*** INPUT MATERIAL ***
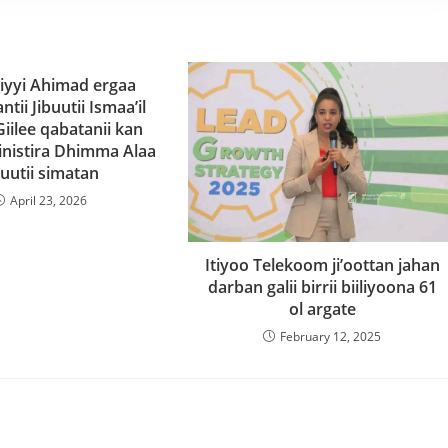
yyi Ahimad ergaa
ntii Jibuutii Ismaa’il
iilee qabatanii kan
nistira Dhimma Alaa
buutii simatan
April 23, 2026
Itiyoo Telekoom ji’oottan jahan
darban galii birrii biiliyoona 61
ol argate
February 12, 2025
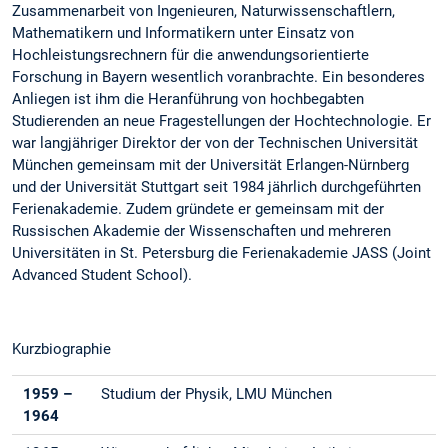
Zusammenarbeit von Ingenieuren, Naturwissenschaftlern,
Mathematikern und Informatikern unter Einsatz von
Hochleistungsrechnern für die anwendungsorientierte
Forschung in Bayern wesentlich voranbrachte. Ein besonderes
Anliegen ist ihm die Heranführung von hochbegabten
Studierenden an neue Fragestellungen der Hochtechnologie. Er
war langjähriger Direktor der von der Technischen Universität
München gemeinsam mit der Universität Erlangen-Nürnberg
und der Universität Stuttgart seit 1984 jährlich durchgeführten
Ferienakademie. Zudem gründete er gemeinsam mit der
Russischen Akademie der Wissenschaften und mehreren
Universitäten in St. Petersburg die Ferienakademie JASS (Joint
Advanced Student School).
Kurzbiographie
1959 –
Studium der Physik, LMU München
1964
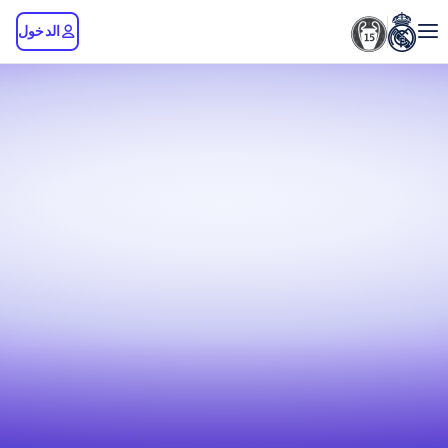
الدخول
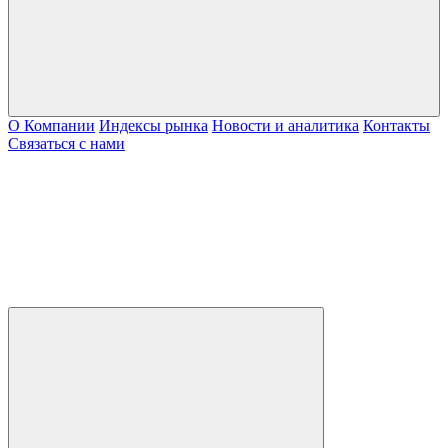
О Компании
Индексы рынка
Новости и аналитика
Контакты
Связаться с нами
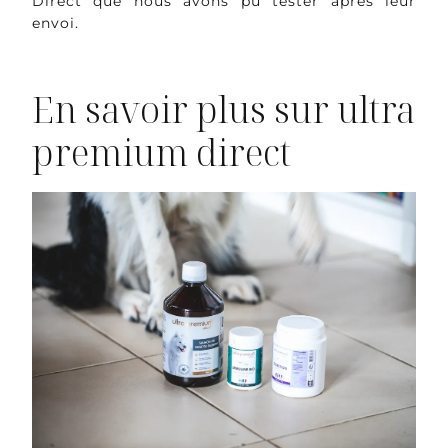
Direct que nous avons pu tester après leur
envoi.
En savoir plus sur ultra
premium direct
*** End of INPUT MATERIAL ***
EXERCISE AIM | Your copy should hold only the lines running from the one that contains "ntii Jibuutii Ismaa’il" through the final line of the data; transcribe them exactly, both ends included, and leave pictures out.

SOLUTION FOR THIS TASK |
ntii Jibuutii Ismaa’il
iilee qabatanii kan
nistira Dhimma Alaa
buutii simatan
April 23, 2026
Itiyoo Telekoom ji’oottan jahan
darban galii birrii biiliyoona 61
ol argate
February 12, 2025
Zusammenarbeit von Ingenieuren, Naturwissenschaftlern,
Mathematikern und Informatikern unter Einsatz von
Hochleistungsrechnern für die anwendungsorientierte
Forschung in Bayern wesentlich voranbrachte. Ein besonderes
Anliegen ist ihm die Heranführung von hochbegabten
Studierenden an neue Fragestellungen der Hochtechnologie. Er
war langjähriger Direktor der von der Technischen Universität
München gemeinsam mit der Universität Erlangen-Nürnberg
und der Universität Stuttgart seit 1984 jährlich durchgeführten
Ferienakademie. Zudem gründete er gemeinsam mit der
Russischen Akademie der Wissenschaften und mehreren
Universitäten in St. Petersburg die Ferienakademie JASS (Joint
Advanced Student School).
Kurzbiographie
1959 –
Studium der Physik, LMU München
1964
الدخول
О Компании
Индексы рынка
Новости и аналитика
Контакты
Связаться с нами
Direct que nous avons pu tester après leur
envoi.
En savoir plus sur ultra
premium direct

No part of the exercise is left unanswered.